* _What you need to do_
Range to output from the entries below: the line containing "Identify the location of [Follow" through the line containing "This screenshot has width=583, height=2576.". Set it down exactly, ends included, nothing else.

* _Input for this task_
-- -- --

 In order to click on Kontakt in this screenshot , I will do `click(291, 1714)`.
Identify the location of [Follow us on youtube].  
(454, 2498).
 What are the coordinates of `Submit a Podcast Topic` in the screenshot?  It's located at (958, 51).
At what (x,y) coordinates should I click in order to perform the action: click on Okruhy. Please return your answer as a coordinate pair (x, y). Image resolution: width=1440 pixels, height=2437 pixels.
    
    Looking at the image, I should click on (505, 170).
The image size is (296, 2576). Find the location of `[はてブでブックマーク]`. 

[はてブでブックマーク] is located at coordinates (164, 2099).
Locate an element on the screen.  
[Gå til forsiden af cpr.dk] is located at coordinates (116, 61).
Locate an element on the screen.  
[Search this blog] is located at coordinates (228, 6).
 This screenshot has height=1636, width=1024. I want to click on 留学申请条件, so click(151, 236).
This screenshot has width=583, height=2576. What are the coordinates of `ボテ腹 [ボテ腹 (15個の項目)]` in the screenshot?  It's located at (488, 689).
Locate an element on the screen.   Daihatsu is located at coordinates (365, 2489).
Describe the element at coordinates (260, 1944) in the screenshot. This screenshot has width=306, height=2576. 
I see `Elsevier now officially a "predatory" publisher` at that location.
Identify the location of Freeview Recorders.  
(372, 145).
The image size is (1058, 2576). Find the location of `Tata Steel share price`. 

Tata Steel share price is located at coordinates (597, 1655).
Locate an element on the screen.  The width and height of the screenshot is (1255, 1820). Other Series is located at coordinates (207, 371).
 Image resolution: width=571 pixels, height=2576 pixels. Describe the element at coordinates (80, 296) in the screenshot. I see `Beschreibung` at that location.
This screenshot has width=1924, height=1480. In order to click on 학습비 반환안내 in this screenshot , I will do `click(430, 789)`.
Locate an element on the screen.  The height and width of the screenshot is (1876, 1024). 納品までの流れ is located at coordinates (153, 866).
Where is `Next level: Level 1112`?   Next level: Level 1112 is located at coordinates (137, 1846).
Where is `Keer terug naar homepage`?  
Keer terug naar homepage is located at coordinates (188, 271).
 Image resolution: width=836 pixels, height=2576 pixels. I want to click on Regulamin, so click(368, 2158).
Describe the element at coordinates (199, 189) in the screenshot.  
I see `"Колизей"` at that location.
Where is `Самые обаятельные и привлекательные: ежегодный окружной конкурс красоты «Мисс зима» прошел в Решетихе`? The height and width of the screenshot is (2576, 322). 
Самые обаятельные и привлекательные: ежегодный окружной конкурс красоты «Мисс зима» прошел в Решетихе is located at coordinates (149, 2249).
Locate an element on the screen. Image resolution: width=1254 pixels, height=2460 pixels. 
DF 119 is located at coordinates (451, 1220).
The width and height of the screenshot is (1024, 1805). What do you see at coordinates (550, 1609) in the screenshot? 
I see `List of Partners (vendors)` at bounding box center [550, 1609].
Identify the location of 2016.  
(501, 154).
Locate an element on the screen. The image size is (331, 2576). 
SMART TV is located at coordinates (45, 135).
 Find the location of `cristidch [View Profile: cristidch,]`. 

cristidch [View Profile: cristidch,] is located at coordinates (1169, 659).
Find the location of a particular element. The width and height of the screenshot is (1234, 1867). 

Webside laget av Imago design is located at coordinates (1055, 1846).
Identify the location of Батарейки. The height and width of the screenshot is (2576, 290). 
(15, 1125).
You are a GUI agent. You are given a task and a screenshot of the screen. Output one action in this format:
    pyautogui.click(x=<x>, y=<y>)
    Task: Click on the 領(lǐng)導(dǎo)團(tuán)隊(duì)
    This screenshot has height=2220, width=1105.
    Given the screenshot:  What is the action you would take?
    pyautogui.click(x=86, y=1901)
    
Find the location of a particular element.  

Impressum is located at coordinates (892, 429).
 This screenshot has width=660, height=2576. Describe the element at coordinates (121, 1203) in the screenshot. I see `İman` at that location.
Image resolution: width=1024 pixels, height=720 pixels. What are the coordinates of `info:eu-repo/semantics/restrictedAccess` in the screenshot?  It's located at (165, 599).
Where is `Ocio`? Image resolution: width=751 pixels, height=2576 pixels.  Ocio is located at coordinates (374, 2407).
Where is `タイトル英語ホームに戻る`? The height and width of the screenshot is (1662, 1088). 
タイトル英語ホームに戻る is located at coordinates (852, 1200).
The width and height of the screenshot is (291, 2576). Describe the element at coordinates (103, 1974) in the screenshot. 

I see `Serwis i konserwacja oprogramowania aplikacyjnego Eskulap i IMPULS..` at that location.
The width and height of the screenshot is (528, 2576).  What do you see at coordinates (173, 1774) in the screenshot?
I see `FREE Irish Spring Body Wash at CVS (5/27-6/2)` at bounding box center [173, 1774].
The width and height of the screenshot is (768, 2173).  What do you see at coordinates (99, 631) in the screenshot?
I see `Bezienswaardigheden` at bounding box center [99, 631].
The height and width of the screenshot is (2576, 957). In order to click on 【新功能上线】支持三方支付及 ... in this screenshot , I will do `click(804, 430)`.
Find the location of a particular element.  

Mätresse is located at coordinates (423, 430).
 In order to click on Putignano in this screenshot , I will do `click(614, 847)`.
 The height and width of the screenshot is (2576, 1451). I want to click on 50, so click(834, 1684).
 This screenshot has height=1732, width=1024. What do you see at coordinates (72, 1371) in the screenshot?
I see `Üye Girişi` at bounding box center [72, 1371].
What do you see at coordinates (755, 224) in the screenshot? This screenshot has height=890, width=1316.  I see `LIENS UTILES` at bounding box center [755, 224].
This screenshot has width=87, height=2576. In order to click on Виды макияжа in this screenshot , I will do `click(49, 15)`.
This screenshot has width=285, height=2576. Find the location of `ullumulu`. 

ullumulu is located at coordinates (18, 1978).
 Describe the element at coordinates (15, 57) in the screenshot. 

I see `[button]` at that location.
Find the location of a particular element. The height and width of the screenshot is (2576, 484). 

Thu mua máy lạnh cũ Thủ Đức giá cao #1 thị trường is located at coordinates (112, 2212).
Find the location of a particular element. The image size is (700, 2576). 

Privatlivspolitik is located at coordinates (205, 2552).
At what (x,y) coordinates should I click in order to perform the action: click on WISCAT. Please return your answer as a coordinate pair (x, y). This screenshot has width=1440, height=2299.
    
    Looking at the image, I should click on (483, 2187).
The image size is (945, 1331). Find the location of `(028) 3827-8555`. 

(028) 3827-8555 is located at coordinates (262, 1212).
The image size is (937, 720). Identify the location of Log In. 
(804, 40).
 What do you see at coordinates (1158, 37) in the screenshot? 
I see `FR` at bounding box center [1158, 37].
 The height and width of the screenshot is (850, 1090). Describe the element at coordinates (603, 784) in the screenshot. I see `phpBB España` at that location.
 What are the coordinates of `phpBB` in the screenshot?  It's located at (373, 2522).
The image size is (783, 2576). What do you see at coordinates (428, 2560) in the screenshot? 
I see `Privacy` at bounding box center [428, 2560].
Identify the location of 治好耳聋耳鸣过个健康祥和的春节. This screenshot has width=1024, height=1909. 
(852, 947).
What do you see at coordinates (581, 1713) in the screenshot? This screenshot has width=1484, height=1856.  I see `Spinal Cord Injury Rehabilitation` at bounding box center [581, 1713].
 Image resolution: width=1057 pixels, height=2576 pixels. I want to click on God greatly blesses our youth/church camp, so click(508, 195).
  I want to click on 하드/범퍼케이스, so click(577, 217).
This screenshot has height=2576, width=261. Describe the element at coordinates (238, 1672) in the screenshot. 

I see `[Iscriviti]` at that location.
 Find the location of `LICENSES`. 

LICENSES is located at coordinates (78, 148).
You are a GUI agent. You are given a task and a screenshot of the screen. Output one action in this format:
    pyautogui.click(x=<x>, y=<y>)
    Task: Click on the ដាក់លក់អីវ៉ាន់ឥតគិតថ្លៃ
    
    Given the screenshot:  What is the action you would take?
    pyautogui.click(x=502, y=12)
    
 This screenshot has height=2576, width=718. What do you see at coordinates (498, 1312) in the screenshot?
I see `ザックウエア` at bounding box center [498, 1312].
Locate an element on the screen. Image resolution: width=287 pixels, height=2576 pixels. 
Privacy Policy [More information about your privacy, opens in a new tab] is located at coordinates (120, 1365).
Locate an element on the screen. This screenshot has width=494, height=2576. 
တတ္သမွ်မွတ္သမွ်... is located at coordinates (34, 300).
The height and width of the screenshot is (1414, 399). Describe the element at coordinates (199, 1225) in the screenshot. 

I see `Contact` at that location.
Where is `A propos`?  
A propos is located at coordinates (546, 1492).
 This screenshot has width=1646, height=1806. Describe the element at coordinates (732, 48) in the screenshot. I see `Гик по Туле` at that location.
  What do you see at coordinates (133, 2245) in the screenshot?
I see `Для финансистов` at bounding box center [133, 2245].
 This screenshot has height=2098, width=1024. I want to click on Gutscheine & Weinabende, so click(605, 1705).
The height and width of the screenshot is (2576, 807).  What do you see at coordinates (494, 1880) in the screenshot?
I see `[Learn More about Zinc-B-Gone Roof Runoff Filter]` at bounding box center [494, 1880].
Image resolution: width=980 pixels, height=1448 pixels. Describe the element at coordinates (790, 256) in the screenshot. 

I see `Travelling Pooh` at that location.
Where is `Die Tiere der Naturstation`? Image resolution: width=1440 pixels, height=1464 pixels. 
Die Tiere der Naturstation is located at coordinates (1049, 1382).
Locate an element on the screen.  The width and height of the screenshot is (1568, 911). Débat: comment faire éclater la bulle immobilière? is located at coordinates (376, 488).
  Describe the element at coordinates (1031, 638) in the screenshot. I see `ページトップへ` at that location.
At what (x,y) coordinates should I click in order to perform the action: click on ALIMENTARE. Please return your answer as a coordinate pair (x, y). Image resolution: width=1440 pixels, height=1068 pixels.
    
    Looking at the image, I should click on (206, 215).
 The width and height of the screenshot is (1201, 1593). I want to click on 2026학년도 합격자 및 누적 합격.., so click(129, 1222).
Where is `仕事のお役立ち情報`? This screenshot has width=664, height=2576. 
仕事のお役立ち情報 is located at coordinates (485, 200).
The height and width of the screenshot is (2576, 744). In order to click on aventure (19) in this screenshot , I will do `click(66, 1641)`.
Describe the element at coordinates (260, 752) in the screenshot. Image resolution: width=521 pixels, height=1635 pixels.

-- -- --

* _Response to the exercise_
Identify the location of [Follow us on youtube].  
(454, 2498).
 What are the coordinates of `Submit a Podcast Topic` in the screenshot?  It's located at (958, 51).
At what (x,y) coordinates should I click in order to perform the action: click on Okruhy. Please return your answer as a coordinate pair (x, y). Image resolution: width=1440 pixels, height=2437 pixels.
    
    Looking at the image, I should click on (505, 170).
The image size is (296, 2576). Find the location of `[はてブでブックマーク]`. 

[はてブでブックマーク] is located at coordinates (164, 2099).
Locate an element on the screen.  
[Gå til forsiden af cpr.dk] is located at coordinates (116, 61).
Locate an element on the screen.  
[Search this blog] is located at coordinates (228, 6).
 This screenshot has height=1636, width=1024. I want to click on 留学申请条件, so click(151, 236).
This screenshot has width=583, height=2576. What are the coordinates of `ボテ腹 [ボテ腹 (15個の項目)]` in the screenshot?  It's located at (488, 689).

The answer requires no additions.